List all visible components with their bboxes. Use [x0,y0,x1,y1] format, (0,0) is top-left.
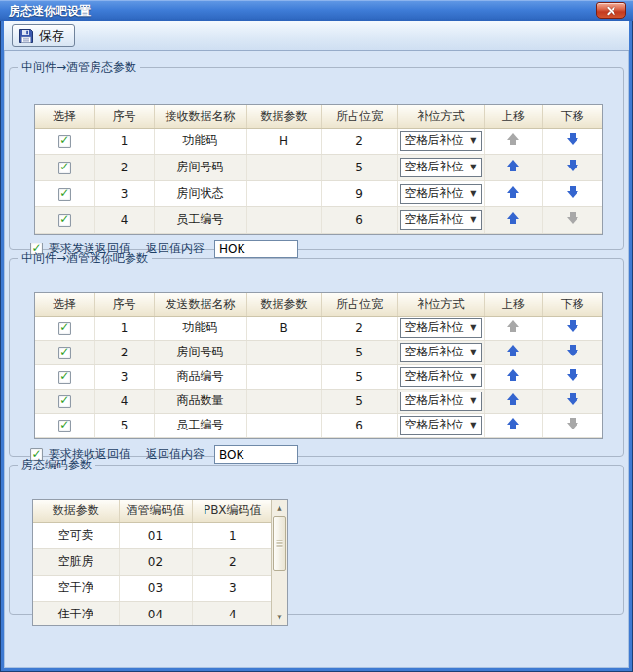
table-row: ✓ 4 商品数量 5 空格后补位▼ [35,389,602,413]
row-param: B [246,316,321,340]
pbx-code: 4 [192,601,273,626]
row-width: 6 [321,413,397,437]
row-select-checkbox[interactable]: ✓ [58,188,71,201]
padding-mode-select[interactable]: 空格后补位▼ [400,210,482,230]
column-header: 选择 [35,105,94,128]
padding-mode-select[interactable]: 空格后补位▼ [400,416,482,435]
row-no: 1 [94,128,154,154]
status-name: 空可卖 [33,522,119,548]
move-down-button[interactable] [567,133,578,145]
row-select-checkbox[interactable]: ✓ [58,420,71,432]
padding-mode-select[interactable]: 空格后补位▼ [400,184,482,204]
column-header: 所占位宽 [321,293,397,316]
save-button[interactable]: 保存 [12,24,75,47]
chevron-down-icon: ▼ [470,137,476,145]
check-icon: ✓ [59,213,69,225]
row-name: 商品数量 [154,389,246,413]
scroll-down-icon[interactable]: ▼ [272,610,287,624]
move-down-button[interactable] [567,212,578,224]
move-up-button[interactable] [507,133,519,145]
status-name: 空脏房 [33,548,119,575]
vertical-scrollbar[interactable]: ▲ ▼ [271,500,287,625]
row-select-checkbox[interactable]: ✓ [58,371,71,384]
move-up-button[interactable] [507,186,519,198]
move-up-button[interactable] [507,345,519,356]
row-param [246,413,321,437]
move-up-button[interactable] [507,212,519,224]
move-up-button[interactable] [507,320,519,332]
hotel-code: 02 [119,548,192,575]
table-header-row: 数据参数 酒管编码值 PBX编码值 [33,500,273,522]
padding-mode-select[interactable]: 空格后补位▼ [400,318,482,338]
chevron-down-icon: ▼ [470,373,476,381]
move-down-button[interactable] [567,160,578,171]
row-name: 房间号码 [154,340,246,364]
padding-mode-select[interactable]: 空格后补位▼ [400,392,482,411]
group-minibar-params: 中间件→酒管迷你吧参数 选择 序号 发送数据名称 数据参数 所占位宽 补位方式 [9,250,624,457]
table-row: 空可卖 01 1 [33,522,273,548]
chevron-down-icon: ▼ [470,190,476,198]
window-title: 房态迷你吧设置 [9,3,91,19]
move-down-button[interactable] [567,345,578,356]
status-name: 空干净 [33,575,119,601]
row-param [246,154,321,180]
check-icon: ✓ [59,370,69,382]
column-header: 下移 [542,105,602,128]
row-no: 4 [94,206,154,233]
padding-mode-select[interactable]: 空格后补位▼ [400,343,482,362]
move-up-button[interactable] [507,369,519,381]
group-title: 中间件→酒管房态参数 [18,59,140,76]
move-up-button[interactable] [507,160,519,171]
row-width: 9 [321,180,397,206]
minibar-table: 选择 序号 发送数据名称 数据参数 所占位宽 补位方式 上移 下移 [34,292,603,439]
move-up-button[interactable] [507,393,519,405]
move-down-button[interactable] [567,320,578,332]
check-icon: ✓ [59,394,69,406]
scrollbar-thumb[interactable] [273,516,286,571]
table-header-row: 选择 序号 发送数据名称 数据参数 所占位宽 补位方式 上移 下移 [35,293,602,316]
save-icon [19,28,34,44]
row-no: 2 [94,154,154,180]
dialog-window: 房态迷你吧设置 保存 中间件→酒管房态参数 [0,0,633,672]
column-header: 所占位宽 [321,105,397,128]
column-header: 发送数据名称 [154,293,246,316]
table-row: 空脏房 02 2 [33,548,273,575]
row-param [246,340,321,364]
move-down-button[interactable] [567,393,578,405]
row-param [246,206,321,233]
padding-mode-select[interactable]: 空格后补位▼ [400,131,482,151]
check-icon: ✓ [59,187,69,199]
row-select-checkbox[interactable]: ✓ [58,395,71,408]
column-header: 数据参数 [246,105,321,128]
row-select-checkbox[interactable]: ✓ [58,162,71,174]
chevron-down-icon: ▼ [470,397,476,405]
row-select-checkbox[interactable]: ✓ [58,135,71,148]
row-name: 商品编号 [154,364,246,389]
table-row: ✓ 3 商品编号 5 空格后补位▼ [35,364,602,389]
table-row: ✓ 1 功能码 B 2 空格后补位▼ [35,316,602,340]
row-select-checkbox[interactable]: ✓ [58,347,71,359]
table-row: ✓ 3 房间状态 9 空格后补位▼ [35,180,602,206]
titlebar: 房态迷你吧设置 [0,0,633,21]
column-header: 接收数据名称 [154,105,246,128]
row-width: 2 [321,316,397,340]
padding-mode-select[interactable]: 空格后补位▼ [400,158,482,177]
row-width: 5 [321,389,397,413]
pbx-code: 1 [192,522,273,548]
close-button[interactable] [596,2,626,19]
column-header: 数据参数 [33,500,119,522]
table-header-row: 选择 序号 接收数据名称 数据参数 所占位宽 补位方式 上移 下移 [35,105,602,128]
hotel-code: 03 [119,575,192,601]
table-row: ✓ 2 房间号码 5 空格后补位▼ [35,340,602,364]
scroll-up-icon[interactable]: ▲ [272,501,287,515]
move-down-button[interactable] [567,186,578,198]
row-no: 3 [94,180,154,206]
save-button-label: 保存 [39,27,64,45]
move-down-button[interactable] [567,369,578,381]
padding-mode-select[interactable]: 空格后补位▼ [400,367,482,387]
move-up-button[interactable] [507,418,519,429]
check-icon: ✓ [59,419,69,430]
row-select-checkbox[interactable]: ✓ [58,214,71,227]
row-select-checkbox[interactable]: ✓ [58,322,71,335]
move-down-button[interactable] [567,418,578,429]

══════════════════════════════

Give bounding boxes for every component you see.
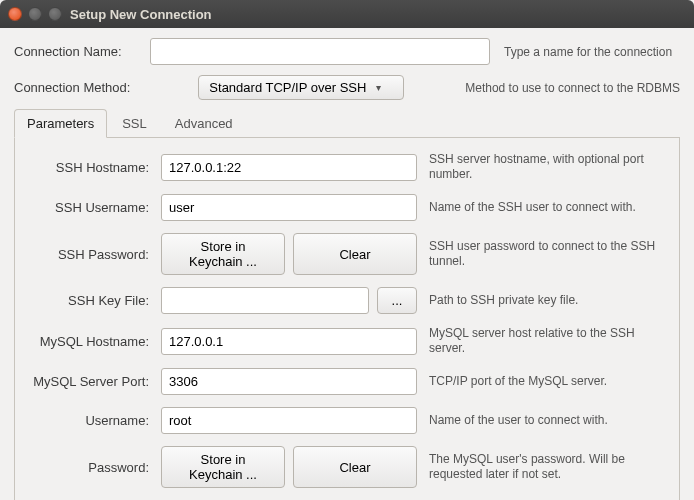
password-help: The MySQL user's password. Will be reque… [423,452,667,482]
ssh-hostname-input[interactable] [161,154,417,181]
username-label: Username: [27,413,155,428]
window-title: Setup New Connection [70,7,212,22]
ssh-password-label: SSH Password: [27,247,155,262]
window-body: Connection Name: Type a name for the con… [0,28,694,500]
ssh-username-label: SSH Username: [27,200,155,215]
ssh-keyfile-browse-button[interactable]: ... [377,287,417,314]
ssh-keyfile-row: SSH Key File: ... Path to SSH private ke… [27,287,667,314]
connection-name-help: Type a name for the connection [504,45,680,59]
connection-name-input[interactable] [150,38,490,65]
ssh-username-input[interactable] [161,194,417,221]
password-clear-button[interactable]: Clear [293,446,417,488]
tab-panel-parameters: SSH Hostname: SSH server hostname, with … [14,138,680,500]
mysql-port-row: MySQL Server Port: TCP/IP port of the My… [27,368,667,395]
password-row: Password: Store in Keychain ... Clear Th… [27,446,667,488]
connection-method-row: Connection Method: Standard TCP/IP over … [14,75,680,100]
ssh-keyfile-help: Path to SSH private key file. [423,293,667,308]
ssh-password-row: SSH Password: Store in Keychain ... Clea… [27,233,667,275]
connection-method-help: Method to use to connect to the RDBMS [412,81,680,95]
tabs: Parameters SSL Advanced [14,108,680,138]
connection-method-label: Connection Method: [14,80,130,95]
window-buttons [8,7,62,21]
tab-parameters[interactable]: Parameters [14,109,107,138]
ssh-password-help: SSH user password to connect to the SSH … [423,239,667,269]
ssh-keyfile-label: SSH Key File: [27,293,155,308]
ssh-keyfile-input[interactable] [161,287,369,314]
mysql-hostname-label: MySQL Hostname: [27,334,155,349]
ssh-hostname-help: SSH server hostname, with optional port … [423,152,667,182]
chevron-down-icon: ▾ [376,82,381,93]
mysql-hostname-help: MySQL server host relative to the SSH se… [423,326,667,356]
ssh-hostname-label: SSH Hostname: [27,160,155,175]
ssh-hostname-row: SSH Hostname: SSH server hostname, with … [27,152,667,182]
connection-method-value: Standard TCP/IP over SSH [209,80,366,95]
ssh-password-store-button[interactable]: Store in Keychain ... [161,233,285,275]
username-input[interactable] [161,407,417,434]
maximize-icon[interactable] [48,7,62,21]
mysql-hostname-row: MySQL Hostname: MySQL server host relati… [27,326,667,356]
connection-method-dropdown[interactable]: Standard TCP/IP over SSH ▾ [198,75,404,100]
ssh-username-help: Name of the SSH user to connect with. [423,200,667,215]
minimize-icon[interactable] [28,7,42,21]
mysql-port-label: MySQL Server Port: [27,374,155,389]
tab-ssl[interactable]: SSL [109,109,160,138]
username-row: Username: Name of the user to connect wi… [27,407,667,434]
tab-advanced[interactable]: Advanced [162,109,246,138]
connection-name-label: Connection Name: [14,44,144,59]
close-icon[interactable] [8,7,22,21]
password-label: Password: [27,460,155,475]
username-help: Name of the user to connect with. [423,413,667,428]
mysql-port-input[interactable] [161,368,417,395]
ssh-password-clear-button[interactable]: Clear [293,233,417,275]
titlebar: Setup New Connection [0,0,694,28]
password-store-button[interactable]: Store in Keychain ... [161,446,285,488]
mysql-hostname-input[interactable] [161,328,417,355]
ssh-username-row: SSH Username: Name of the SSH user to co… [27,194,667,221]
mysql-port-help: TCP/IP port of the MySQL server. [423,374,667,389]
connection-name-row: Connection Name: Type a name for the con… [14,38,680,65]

══════════════════════════════

Exercise details:
Would you copy all lines in the records where the string "数据参数" appears?

Output for this task:
table-header-row: 数据参数 酒管编码值 PBX编码值 [33,500,273,522]
group-minibar-params: 中间件→酒管迷你吧参数 选择 序号 发送数据名称 数据参数 所占位宽 补位方式 [9,250,624,457]
minibar-table: 选择 序号 发送数据名称 数据参数 所占位宽 补位方式 上移 下移 [34,292,603,439]
table-header-row: 选择 序号 发送数据名称 数据参数 所占位宽 补位方式 上移 下移 [35,293,602,316]
column-header: 数据参数 [246,105,321,128]
column-header: 数据参数 [33,500,119,522]
table-header-row: 选择 序号 接收数据名称 数据参数 所占位宽 补位方式 上移 下移 [35,105,602,128]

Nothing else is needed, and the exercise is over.